Their proximity is not a coincidence. Indonesia’s first president, Soekarno, chose the site for the mosque on purpose, to symbolize the nation’s philosophy of unity in diversity, where all religions could co-exist in peace and harmony.
Today, both religious establishments continue to cooperate with one another.
This gem of a neo-gothic cathedral in Jakarta was consecrated in 1901, having been rebuilt at the same location where previously stood the old church, which was built in 1829 but collapsed in 1890. The Cathedral has 3 wrought iron spires, the two tallest are 60 meters each and the central spire is 45 meters.
Entering the church one sees that the cathedral is designed to form a cross. Its central aisle is 60 meters long and in front of the altars the aisle stretches 10 meters plus 5 meters to each side.
Jakarta’s Cathedral is dedicated to the Virgin Mary and is officially named Gereja SantaMaria Pelindung Diangkat ke Surga, meaning the Church of Our Lady of Assumption. The statue of Our Lady Mary stands at the front portal, facing West, with a sentence above the portal saying: “Beatam Me Dicentes omnes Generationes”, meaning: “All generations shall call me blessed”.
The splendid and most important central altar and tabernacle and the gold cross are said to have been made in the Netherlands in the 19th century and installed here in 1956.
Around the walls of the church are paintings of the Stations of the Cross, where before every Easter, congregations stop to meditate on the sufferings of Jesus Christ to his crucifixion until his resurrection from the dead.
The building itself has two floors. The upper floor used to be for the choir, but as the building has aged and there are concerns that the floor will not hold many people, the upper floor has now been converted into a museum, which holds relics for rituals during the days of the Dutch East Indies, as also the history of the spread of Catholicism in Indonesia.
On the south side inside the church stands the statue of Pieta, showing Mother Mary carrrying Jesus Christ on her lap after his crucifixion.
On the left of the main altar is the Altar of Saint Mary which was completed in 1915, while and on the right side is the Altar of Saint Joseph, completed in 1922.

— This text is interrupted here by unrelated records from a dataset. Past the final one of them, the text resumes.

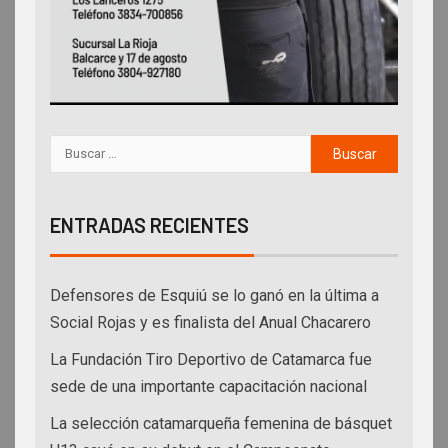
ENTRADAS RECIENTES
Defensores de Esquiú se lo ganó en la última a
Social Rojas y es finalista del Anual Chacarero
La Fundación Tiro Deportivo de Catamarca fue
sede de una importante capacitación nacional
La selección catamarqueña femenina de básquet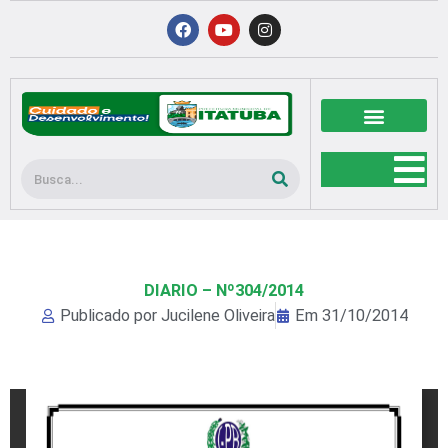
Ir
F
Y
I
a
o
n
para
c
u
s
o
e
t
t
b
u
a
conteúdo
o
b
g
o
e
r
k
a
m
Pesquisar
DIARIO – Nº304/2014
Publicado por
Jucilene Oliveira
Em
31/10/2014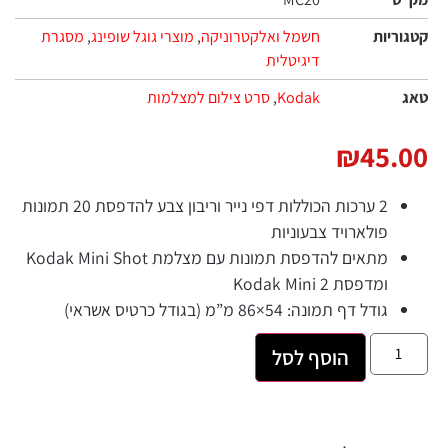
קטגוריות
חשמל ואלקטרוניקה
,
מוצרי גוגל שופינג
,
מסגרת
דיגיטלית
טאג
Kodak
,
סרט צילום למצלמות
₪
45.00
2 ערכות הכוללות דפי נייר וריבון צבע להדפסת 20 תמונות
פולארויד צבעוניות
מתאים להדפסת תמונות עם מצלמת Kodak Mini Shot
ומדפסת Kodak Mini 2
גודל דף תמונה: 54×86 מ”מ (בגודל כרטיס אשראי)
הוסף לסל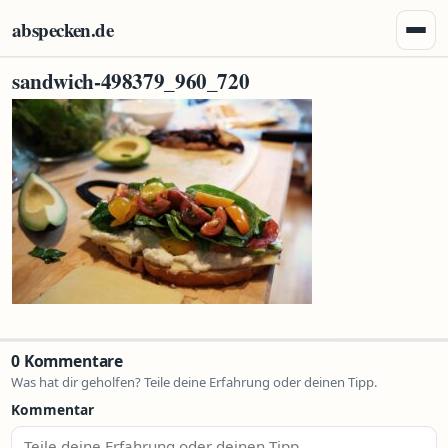
Zum Inhalt springen
abspecken.de
Menü 
sandwich-498379_960_720
0 Kommentare
Was hat dir geholfen? Teile deine Erfahrung oder deinen Tipp.
Kommentar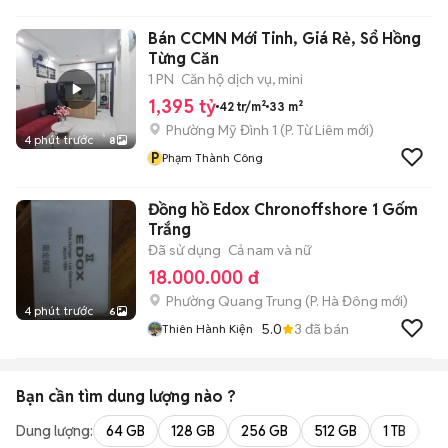
PenTa
Bán CCMN Mới Tinh, Giá Rẻ, Sổ Hồng
Từng Căn
1 PN
Căn hộ dịch vụ, mini
1,395 tỷ
42 tr/m²
33 m²
Phường Mỹ Đình 1
(
P. Từ Liêm
mới)
4 phút trước
8
P
Phạm Thành Công
Đồng hồ Edox Chronoffshore 1 Gốm
Trắng
Đã sử dụng
Cả nam và nữ
18.000.000 đ
Phường Quang Trung
(
P. Hà Đông
mới)
4 phút trước
6
5.0
3
đã bán
Thiên Hành Kiện
Bạn cần tìm
dung lượng
nào ?
Dung lượng:
64 GB
128 GB
256 GB
512 GB
1 TB
2 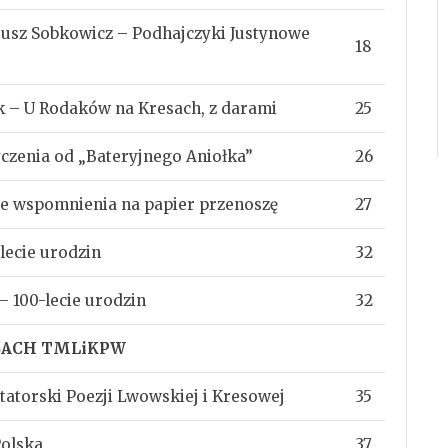
eusz Sobkowicz – Podhajczyki Justynowe
18
 – U Rodaków na Kresach, z darami
25
Życzenia od „Bateryjnego Aniołka”
26
e wspomnienia na papier przenoszę
27
ecie urodzin
32
– 100-lecie urodzin
32
UBACH TMLiKPW
tatorski Poezji Lwowskiej i Kresowej
35
Polska
37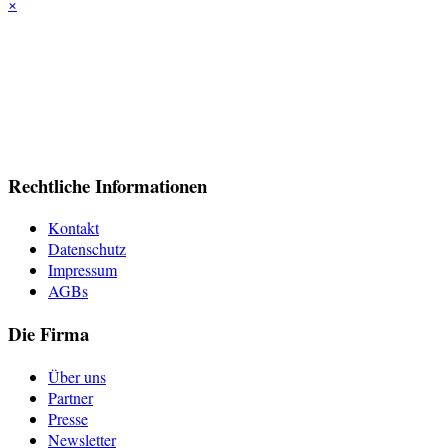
×
Rechtliche Informationen
Kontakt
Datenschutz
Impressum
AGBs
Die Firma
Über uns
Partner
Presse
Newsletter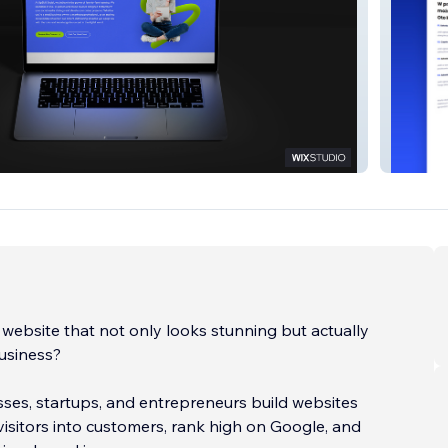
Polisa O
 website that not only looks stunning but actually
usiness?
sses, startups, and entrepreneurs build websites
visitors into customers, rank high on Google, and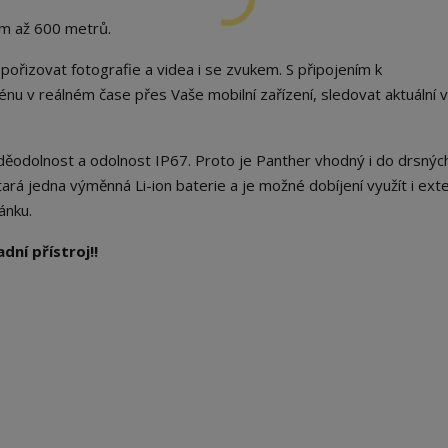
m až 600 metrů.
řizovat fotografie a videa i se zvukem. S připojením k
u v reálném čase přes Vaše mobilní zařízení, sledovat aktuální v
oděodolnost a odolnost IP67. Proto je Panther vhodný i do drsnýc
ará jedna výměnná Li-ion baterie a je možné dobíjení využít i exte
ánku.
ní přístroj!!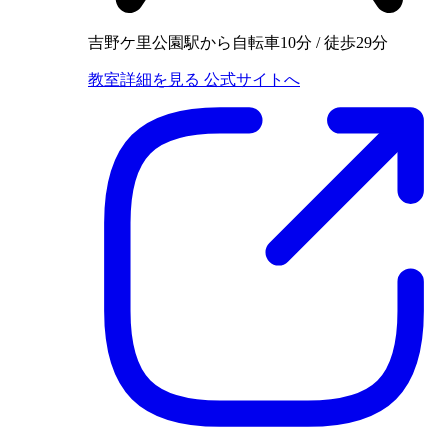
吉野ケ里公園駅から自転車10分 / 徒歩29分
教室詳細を見る
公式サイトへ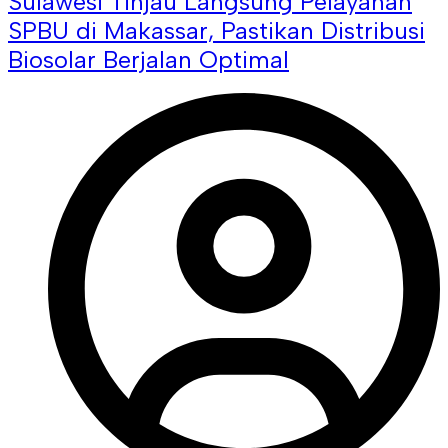
Sulawesi Tinjau Langsung Pelayanan
SPBU di Makassar, Pastikan Distribusi
Biosolar Berjalan Optimal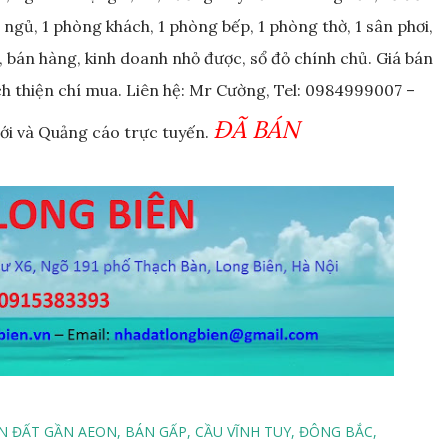
ngủ, 1 phòng khách, 1 phòng bếp, 1 phòng thờ, 1 sân phơi,
, bán hàng, kinh doanh nhỏ được, sổ đỏ chính chủ. Giá bán
ch thiện chí mua. Liên hệ: Mr Cường, Tel: 0984999007 –
ĐÃ BÁN
iới và Quảng cáo trực tuyến.
N ĐẤT GẦN AEON
BÁN GẤP
CẦU VĨNH TUY
ĐÔNG BẮC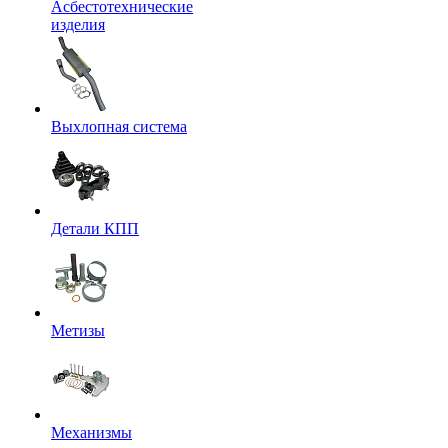
Асбестотехнические
изделия
Выхлопная система
Детали КПП
Метизы
Механизмы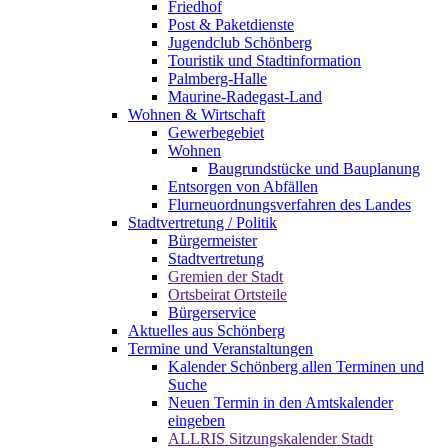
Friedhof
Post & Paketdienste
Jugendclub Schönberg
Touristik und Stadtinformation
Palmberg-Halle
Maurine-Radegast-Land
Wohnen & Wirtschaft
Gewerbegebiet
Wohnen
Baugrundstücke und Bauplanung
Entsorgen von Abfällen
Flurneuordnungsverfahren des Landes
Stadtvertretung / Politik
Bürgermeister
Stadtvertretung
Gremien der Stadt
Ortsbeirat Ortsteile
Bürgerservice
Aktuelles aus Schönberg
Termine und Veranstaltungen
Kalender Schönberg allen Terminen und
Suche
Neuen Termin in den Amtskalender
eingeben
ALLRIS Sitzungskalender Stadt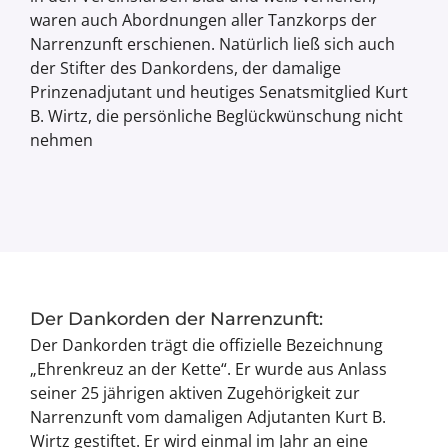
waren auch Abordnungen aller Tanzkorps der
Narrenzunft erschienen. Natürlich ließ sich auch
der Stifter des Dankordens, der damalige
Prinzenadjutant und heutiges Senatsmitglied Kurt
B. Wirtz, die persönliche Beglückwünschung nicht
nehmen
Der Dankorden der Narrenzunft:
Der Dankorden trägt die offizielle Bezeichnung
„Ehrenkreuz an der Kette“. Er wurde aus Anlass
seiner 25 jährigen aktiven Zugehörigkeit zur
Narrenzunft vom damaligen Adjutanten Kurt B.
Wirtz gestiftet. Er wird einmal im Jahr an eine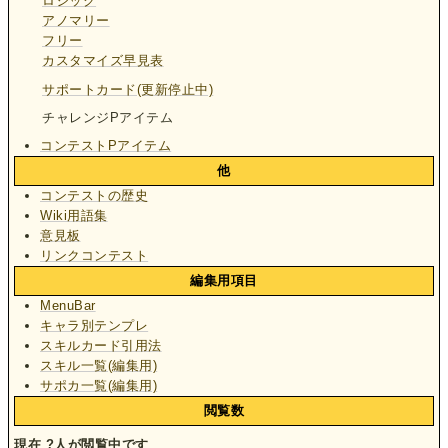
ロジック
アノマリー
フリー
カスタマイズ早見表
サポートカード(更新停止中)
チャレンジPアイテム
コンテストPアイテム
他
コンテストの歴史
Wiki用語集
意見板
リンクコンテスト
編集用項目
MenuBar
キャラ別テンプレ
スキルカード引用法
スキル一覧(編集用)
サポカ一覧(編集用)
閲覧数
現在
?
人が閲覧中です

Although from its appearance the church seems to be made of stone, as are neo-gothic churches in Europe, in fact, the cathedral is constructed of thick red brick that is covered with plaster and applied with patterns to mimic natural stone construction. The church also has strong wooden doors.
To this day the Cathedral is still actively used. During Easter and Christmas, when congregations overflow, tents are pitched on the parking lot to allow the hundreds of faithful to pray, by following mass through TV monitors.